Robots running in parallel, Photo: JOANNEUM RESEARCH/Reiterer
Letting a robot solve new tasks without making changes to the programming - this can be achieved by algorithms from the reinforcement learning family. How complex the task can be depends heavily on the preceding training phase. Using suitable approaches to transfer lessons from a large number of parallel simulations into the real world, we make these algorithms usable for robot problems relevant to industry and everyday life.
Deep reinforcement learning (DRL) is a promising technique for solving complex tasks for robots. Parallel simulation of robot environments is key to making the required learning process affordable, cost-efficient and safe. In a previous project, we developed robo-gym, an open-source toolkit that combines DRL for robot control strategies with distributed simulations. We have demonstrated the suitability of our toolkit for target reaching and obstacle avoidance tasks for mobile robots as well as manipulators. Using common interfaces, strategies trained in simulation are refined and applied to the right robot. For the euRoboGym project, we will expand our toolkit to include the possibility of easily realising training and execution environments for new digital twins, taking current developments into account. In addition, we will expand the range of supported simulation tools and modules and add components for other required robots.

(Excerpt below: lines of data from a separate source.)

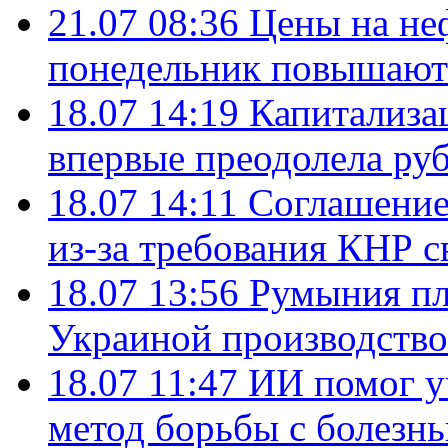
21.07 08:36
Цены на не
понедельник повышают
18.07 14:19
Капитализа
впервые преодолела руб
18.07 14:11
Соглашение
из-за требования КНР с
18.07 13:56
Румыния пл
Украиной производство
18.07 11:47
ИИ помог у
метод борьбы с болезн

JOANNEUM RESEARCH provides innovation and technology services in the field of applied research. As a research company working on behalf of various federal provinces and regions in Austria, our expertise shapes the development of our modern society and economy – sustainably, and always with a focus on people. As a multidisciplinary team working in a flexible set-up that fosters innovation, we always live up to the highest social and scientific standards.